What you are asked to do: Return every entry exactly as written.

Stored data:
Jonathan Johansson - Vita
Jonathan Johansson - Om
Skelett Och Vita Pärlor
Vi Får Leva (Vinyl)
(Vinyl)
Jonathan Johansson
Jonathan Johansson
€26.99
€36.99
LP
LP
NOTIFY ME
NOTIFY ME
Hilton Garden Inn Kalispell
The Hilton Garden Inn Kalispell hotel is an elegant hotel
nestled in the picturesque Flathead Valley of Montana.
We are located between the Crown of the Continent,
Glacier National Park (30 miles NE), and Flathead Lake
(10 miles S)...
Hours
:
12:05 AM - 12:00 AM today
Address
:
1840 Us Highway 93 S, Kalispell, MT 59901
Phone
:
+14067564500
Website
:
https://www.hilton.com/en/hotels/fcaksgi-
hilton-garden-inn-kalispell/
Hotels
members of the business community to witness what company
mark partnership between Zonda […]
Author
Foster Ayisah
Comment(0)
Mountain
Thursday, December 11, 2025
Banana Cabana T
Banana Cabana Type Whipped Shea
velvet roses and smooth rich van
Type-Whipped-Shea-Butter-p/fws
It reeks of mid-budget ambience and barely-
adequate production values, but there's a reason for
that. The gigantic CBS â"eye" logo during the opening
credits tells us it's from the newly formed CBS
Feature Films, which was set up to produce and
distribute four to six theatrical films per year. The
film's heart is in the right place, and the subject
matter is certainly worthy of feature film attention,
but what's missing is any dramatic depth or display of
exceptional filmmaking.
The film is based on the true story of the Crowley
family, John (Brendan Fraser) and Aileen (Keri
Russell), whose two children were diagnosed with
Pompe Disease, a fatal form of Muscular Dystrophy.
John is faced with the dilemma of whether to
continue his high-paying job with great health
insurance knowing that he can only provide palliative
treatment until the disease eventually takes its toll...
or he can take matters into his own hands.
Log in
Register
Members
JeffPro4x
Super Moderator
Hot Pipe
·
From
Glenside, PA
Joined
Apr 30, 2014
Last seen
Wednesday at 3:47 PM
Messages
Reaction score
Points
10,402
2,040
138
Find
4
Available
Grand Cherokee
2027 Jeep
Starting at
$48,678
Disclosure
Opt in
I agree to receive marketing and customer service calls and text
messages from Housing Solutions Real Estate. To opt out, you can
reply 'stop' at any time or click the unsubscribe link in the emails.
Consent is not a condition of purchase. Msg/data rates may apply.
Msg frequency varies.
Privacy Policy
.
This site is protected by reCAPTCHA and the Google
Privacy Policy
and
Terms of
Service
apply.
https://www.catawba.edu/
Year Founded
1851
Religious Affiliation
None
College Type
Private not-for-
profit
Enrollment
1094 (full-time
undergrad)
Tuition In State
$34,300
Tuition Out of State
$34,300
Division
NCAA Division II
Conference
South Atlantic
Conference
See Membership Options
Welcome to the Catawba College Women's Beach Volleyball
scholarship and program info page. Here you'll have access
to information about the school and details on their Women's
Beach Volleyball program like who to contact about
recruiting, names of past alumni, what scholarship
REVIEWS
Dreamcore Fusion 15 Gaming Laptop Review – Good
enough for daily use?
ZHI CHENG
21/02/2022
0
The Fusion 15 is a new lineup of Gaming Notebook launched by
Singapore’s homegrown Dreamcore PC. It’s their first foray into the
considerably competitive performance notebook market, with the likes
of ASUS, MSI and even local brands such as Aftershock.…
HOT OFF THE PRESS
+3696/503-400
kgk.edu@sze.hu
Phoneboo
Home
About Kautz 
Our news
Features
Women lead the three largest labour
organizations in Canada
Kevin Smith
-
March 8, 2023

Output of the task:
Jonathan Johansson - Vita
Jonathan Johansson - Om
Skelett Och Vita Pärlor
Vi Får Leva (Vinyl)
(Vinyl)
Jonathan Johansson
Jonathan Johansson
€26.99
€36.99
LP
LP
NOTIFY ME
NOTIFY ME
Hilton Garden Inn Kalispell
The Hilton Garden Inn Kalispell hotel is an elegant hotel
nestled in the picturesque Flathead Valley of Montana.
We are located between the Crown of the Continent,
Glacier National Park (30 miles NE), and Flathead Lake
(10 miles S)...
Hours
:
12:05 AM - 12:00 AM today
Address
:
1840 Us Highway 93 S, Kalispell, MT 59901
Phone
:
+14067564500
Website
:
https://www.hilton.com/en/hotels/fcaksgi-
hilton-garden-inn-kalispell/
Hotels
members of the business community to witness what company
mark partnership between Zonda […]
Author
Foster Ayisah
Comment(0)
Mountain
Thursday, December 11, 2025
Banana Cabana T
Banana Cabana Type Whipped Shea
velvet roses and smooth rich van
Type-Whipped-Shea-Butter-p/fws
It reeks of mid-budget ambience and barely-
adequate production values, but there's a reason for
that. The gigantic CBS â"eye" logo during the opening
credits tells us it's from the newly formed CBS
Feature Films, which was set up to produce and
distribute four to six theatrical films per year. The
film's heart is in the right place, and the subject
matter is certainly worthy of feature film attention,
but what's missing is any dramatic depth or display of
exceptional filmmaking.
The film is based on the true story of the Crowley
family, John (Brendan Fraser) and Aileen (Keri
Russell), whose two children were diagnosed with
Pompe Disease, a fatal form of Muscular Dystrophy.
John is faced with the dilemma of whether to
continue his high-paying job with great health
insurance knowing that he can only provide palliative
treatment until the disease eventually takes its toll...
or he can take matters into his own hands.
Log in
Register
Members
JeffPro4x
Super Moderator
Hot Pipe
·
From
Glenside, PA
Joined
Apr 30, 2014
Last seen
Wednesday at 3:47 PM
Messages
Reaction score
Points
10,402
2,040
138
Find
4
Available
Grand Cherokee
2027 Jeep
Starting at
$48,678
Disclosure
Opt in
I agree to receive marketing and customer service calls and text
messages from Housing Solutions Real Estate. To opt out, you can
reply 'stop' at any time or click the unsubscribe link in the emails.
Consent is not a condition of purchase. Msg/data rates may apply.
Msg frequency varies.
Privacy Policy
.
This site is protected by reCAPTCHA and the Google
Privacy Policy
and
Terms of
Service
apply.
https://www.catawba.edu/
Year Founded
1851
Religious Affiliation
None
College Type
Private not-for-
profit
Enrollment
1094 (full-time
undergrad)
Tuition In State
$34,300
Tuition Out of State
$34,300
Division
NCAA Division II
Conference
South Atlantic
Conference
See Membership Options
Welcome to the Catawba College Women's Beach Volleyball
scholarship and program info page. Here you'll have access
to information about the school and details on their Women's
Beach Volleyball program like who to contact about
recruiting, names of past alumni, what scholarship
REVIEWS
Dreamcore Fusion 15 Gaming Laptop Review – Good
enough for daily use?
ZHI CHENG
21/02/2022
0
The Fusion 15 is a new lineup of Gaming Notebook launched by
Singapore’s homegrown Dreamcore PC. It’s their first foray into the
considerably competitive performance notebook market, with the likes
of ASUS, MSI and even local brands such as Aftershock.…
HOT OFF THE PRESS
+3696/503-400
kgk.edu@sze.hu
Phoneboo
Home
About Kautz 
Our news
Features
Women lead the three largest labour
organizations in Canada
Kevin Smith
-
March 8, 2023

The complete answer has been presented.